About these ads

David Vassallo's Blog

If at first you don't succeed; call it version 1.0

Category Archives: Security

Getting started with Neo4J and security data analysis

During a recent study module for a MSc I am undertaking we discussed the importance of continuous monitoring of data sources as part of a sound security defensive strategy. This lead me down a very interesting path, eventually culminating in my discovery of an entire subset in security discipline many refer to as “Security visualization”. There are plenty of examples on the internet as regards this discipline, one of the best links I found is “secviz”, located here:

http://secviz.org/

My focus during this was actually trying to use graph databases to visualize security data, which in it’s raw form is simply CSV logs from our corporate firewall. I chose to explore graph databases via Neo4J, an extremely popular, open source, graph database. This article is intended as a quick reference or high level overview to any who’d like to get started in this field, and also as a reminder to my future self as to what I did so I can pick it up again sometime soon…

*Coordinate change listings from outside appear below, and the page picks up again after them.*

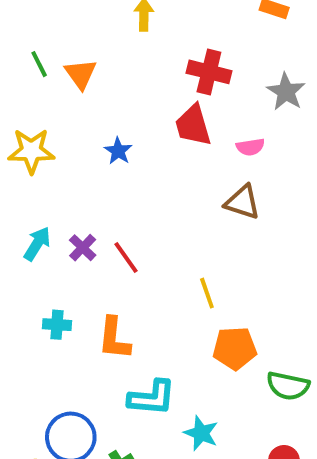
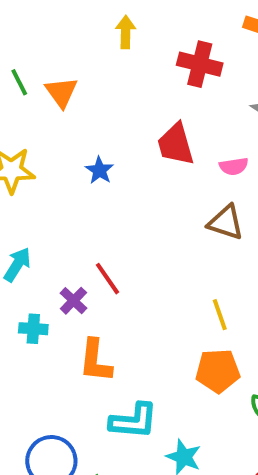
red cross: (209, 72) -> (200, 64), moved
purple cross: (83, 248) -> (73, 301), moved
yellow line: (207, 293) -> (220, 315), moved
cyan cross: (57, 325) -> (33, 329), moved

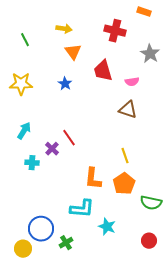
yellow arrow: (126, 32) -> (64, 29), moved, turned 98
orange triangle: (61, 92) -> (73, 52), moved
orange L-shape: (95, 361) -> (93, 179), moved
orange pentagon: (218, 371) -> (124, 184), turned -30

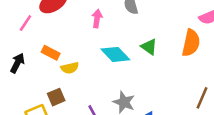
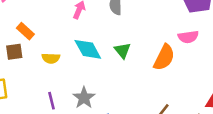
yellow semicircle: (70, 68) -> (51, 58), moved
brown square: (56, 97) -> (14, 52), moved

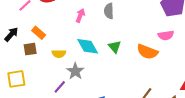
orange semicircle: (164, 57) -> (147, 52), turned 85
gray star: (84, 98) -> (75, 71), moved
purple line: (51, 101) -> (60, 87), turned 56

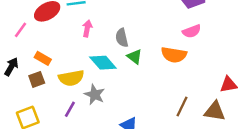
gray semicircle: (109, 11) -> (122, 38), moved
yellow semicircle: (59, 54) -> (71, 78), size x1.5
purple line: (60, 87) -> (70, 109), moved

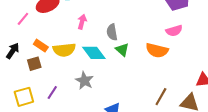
yellow semicircle: (71, 78) -> (64, 50), moved
purple line: (70, 109) -> (52, 92), moved

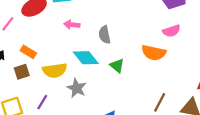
pink arrow: (82, 22) -> (72, 25), turned -96
yellow semicircle: (64, 50) -> (55, 70), moved
green triangle: (122, 50) -> (117, 66), moved

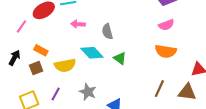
orange semicircle: (154, 53) -> (166, 51), moved
gray star: (77, 88) -> (88, 92), moved

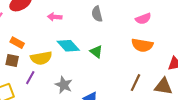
gray semicircle: (107, 31) -> (97, 14), moved
brown square: (36, 68) -> (12, 60), turned 32
purple line: (56, 94) -> (30, 78), moved

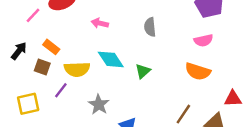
green triangle: (96, 52) -> (143, 71), turned 32

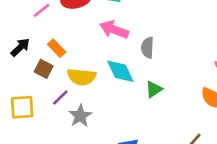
pink arrow: (100, 23) -> (114, 30), size x1.5
gray semicircle: (150, 27) -> (148, 48), moved
gray star: (99, 105) -> (80, 116), moved

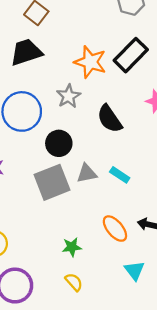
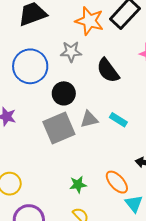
gray star: (68, 96) -> (71, 52), turned 30
orange ellipse: (115, 229) -> (117, 182), moved

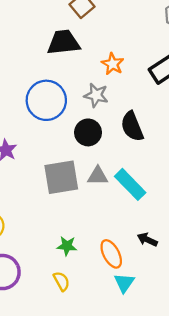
orange star: (89, 21) -> (113, 64), moved, size x0.7
black circle: (64, 93) -> (88, 132), moved
cyan rectangle: (118, 120) -> (130, 184), size x1.6

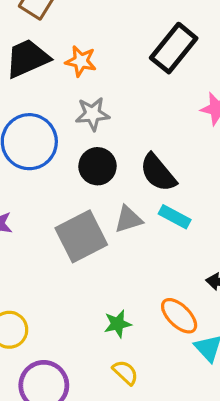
orange star: (113, 64) -> (81, 61), moved
black semicircle: (132, 126) -> (158, 173), moved
cyan rectangle: (130, 184) -> (175, 217), size x0.7

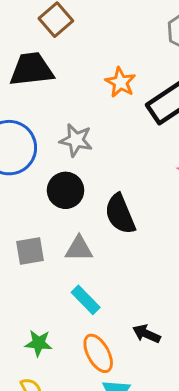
orange star: (81, 61) -> (120, 82), moved
cyan rectangle: (175, 217) -> (86, 300), moved
gray square: (81, 236) -> (30, 251), size x0.6

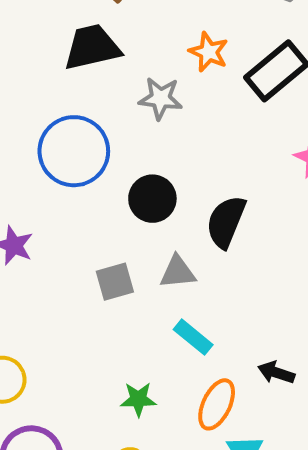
gray star: (76, 140) -> (160, 98), moved
black semicircle: (120, 214) -> (226, 222), turned 51
orange ellipse: (98, 353) -> (217, 404), turned 60

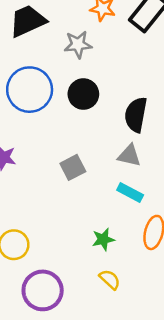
black circle: (152, 199) -> (83, 94), moved
gray triangle: (178, 272) -> (129, 156), moved, turned 30

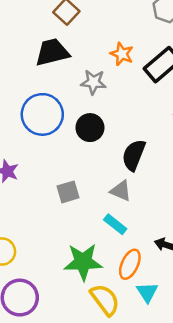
green star: (103, 239) -> (83, 262), size x1.8
yellow semicircle: (110, 279) -> (105, 300), moved, size x1.6

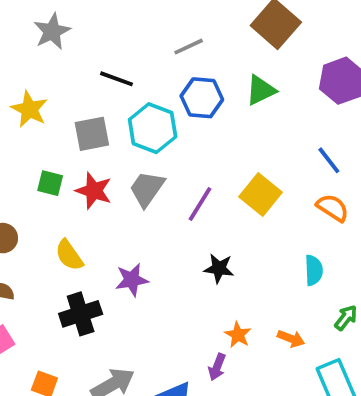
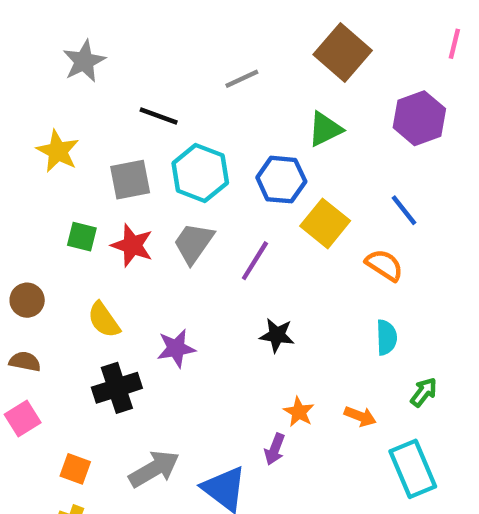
blue hexagon: (202, 98) -> (281, 180), moved
yellow square: (261, 194) -> (325, 223), moved
orange semicircle: (333, 208) -> (384, 265), moved

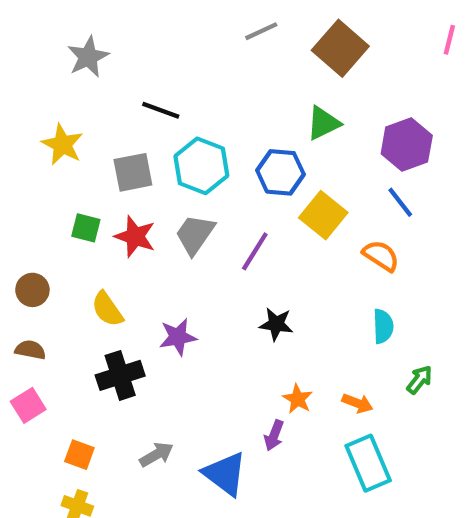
gray line: (242, 79) -> (261, 31), moved
purple hexagon: (419, 118) -> (407, 145), moved
gray arrow: (154, 469) -> (156, 455), size x0.7
cyan rectangle: (413, 469) -> (368, 463), moved

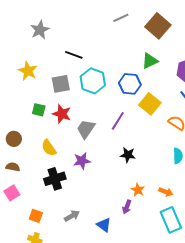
gray trapezoid: (195, 234) -> (86, 129), moved
blue triangle: (225, 474) -> (104, 225), size x0.7

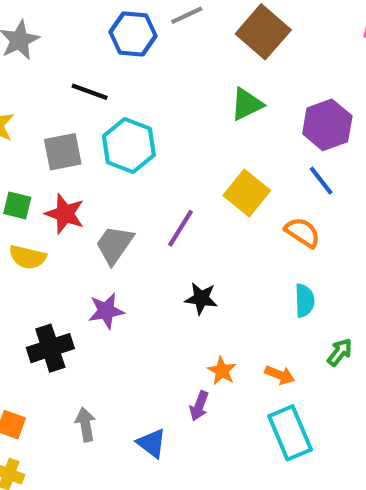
blue hexagon: (130, 84) -> (133, 34), moved
yellow semicircle: (49, 148) -> (28, 257), moved, turned -42
gray arrow: (72, 216) -> (85, 425), turned -70

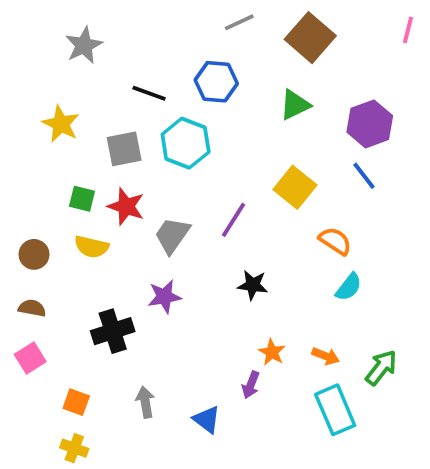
blue hexagon: (133, 34) -> (216, 82), moved
orange semicircle: (302, 232) -> (335, 241), moved
cyan semicircle: (305, 301) -> (349, 287), turned 40
green arrow: (340, 352) -> (381, 368), moved, size x1.4

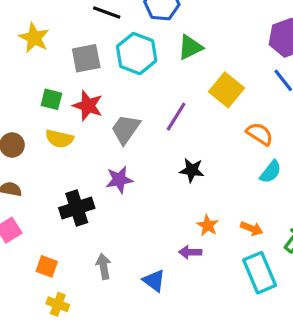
green triangle: (295, 105) -> (190, 47), moved
purple arrow: (251, 385) -> (190, 252), turned 70
yellow cross: (74, 448) -> (58, 304), moved

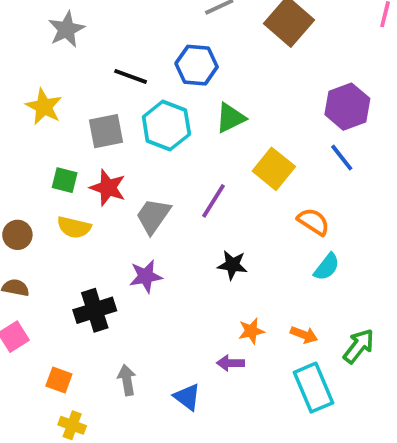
orange star: (208, 225) -> (251, 331), turned 30

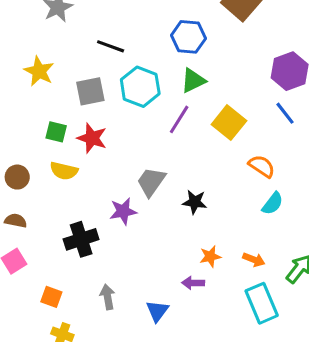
blue hexagon: (197, 65) -> (188, 37), moved
purple line: (214, 201) -> (179, 119), moved
gray trapezoid: (153, 216) -> (151, 182), moved
blue triangle: (187, 397) -> (157, 311), turned 30

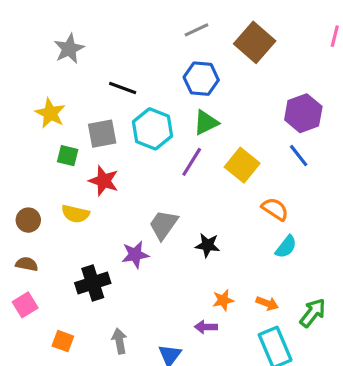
green square: (56, 132) -> (68, 156), moved

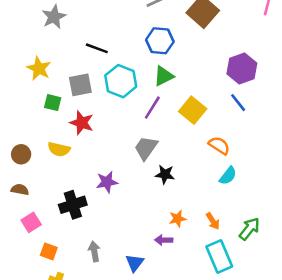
gray trapezoid: (163, 225) -> (146, 148), moved
orange arrow: (267, 303) -> (213, 221), turned 36
pink square: (25, 305) -> (31, 222), moved

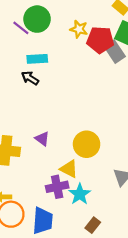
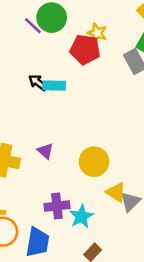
red pentagon: (100, 40) -> (85, 49), moved
cyan rectangle: (37, 59) -> (54, 86), moved
yellow triangle: (69, 169) -> (116, 192), moved

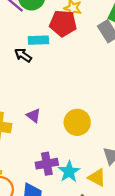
cyan rectangle: (54, 86) -> (38, 40), moved
yellow triangle: (116, 192) -> (97, 178), moved

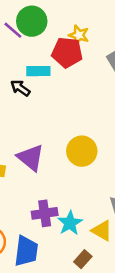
purple triangle: (33, 116) -> (31, 158), size x1.6
yellow circle: (77, 122) -> (82, 151), moved

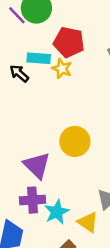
yellow star: (79, 35) -> (62, 69), moved
purple triangle: (31, 158) -> (37, 165), moved

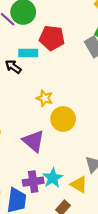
yellow star: (62, 69) -> (45, 98), moved
purple cross: (33, 200) -> (33, 182), moved

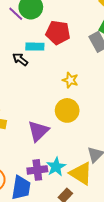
yellow star: (45, 98) -> (70, 80), moved
purple triangle: (33, 141) -> (38, 131), turned 35
yellow triangle: (79, 184) -> (81, 173), size x1.4

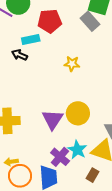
yellow circle: (67, 110) -> (78, 113), moved
purple cross: (37, 170) -> (60, 157), turned -30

Getting Neo4J installed on ubuntu was child’s play. Copy/pasting the debian install script provided from the Neo4J site was all it took. A quick overview of cypher (Neo4J’s declarative language) is also easy for those coming from a SQL background. What did require thorough reading was the procedure on how to import CSVs into Neo4J, found here:

http://docs.neo4j.org/chunked/stable/cypherdoc-importing-csv-files-with-cypher.html

the firewall logs I used in this study came from a Palo Alto firewall, specifically the threat logs. These logs give the source (attacker) and destination (target) IP address of an attack, as well as the name of the attack. So first step is to open the raw CSV file, and whittle it down to the important columns, ending up with the following (ip addresses changed to protect the innocent):

 

Source Destination Threat
192.168.7.6 192.168.1.2 Microsoft RPC Endpoint Mapper(30845)
192.168.9.5 192.168.9.4 SSH2 Login Attempt(31914)
95.169.160.24 1.2.3.4 DNS ANY Request(34842)
202.43.161.114 1.2.3.5 Win32.Conficker.C p2p(12544)
195.190.146.40 5.4.7.8 Suspicious or malformed HTTP Referer field(35554)
192.68.7.106 192.168.21.2 Microsoft Windows SMB Negotiate Request(35364)
192.16.2.200 92.168.123.3 Microsoft RPC Endpoint Mapper(30845)

– Warning –

The logs can be quite voluminous, and I didn’t pay much attention to the various optimizations that can and should be done (like indexing), so some queries can take a significant amount of time to execute.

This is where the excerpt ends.